#### DATASET EXCERPTS
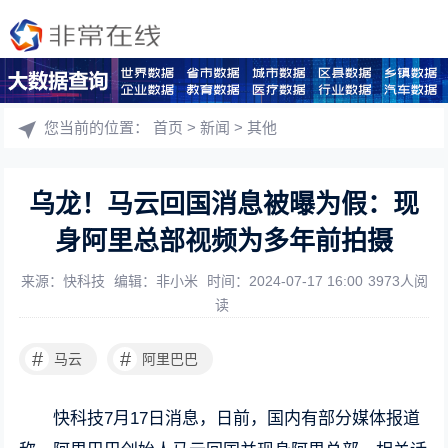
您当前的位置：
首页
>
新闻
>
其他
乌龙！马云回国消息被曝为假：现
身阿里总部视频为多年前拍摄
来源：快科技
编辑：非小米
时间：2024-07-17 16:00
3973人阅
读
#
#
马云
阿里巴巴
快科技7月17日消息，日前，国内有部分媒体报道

...

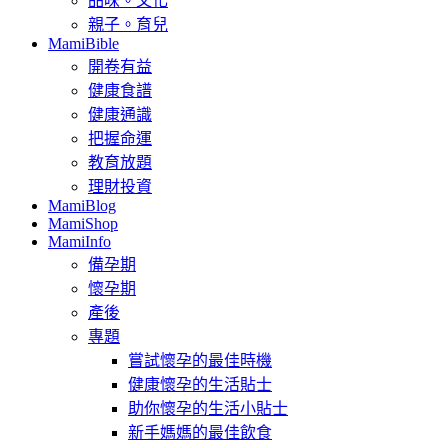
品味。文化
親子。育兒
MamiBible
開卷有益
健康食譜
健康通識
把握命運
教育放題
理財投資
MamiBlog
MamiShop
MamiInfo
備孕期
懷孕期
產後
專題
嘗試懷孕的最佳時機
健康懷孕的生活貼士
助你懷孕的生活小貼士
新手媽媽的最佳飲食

---

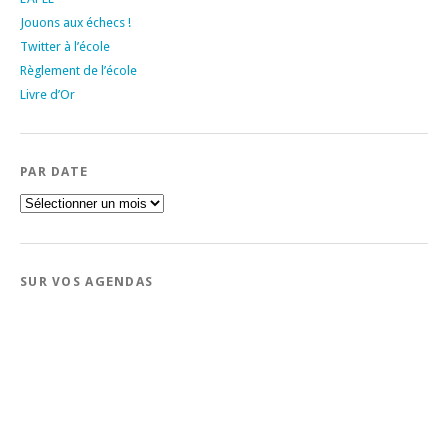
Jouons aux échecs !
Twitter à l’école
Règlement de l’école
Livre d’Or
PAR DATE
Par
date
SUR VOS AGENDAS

#### TASK REQUIREMENTS
Only lines with the word "école" belong in the answer; copy each of them from the material above.

#### RESPONSE
Twitter à l’école
Règlement de l’école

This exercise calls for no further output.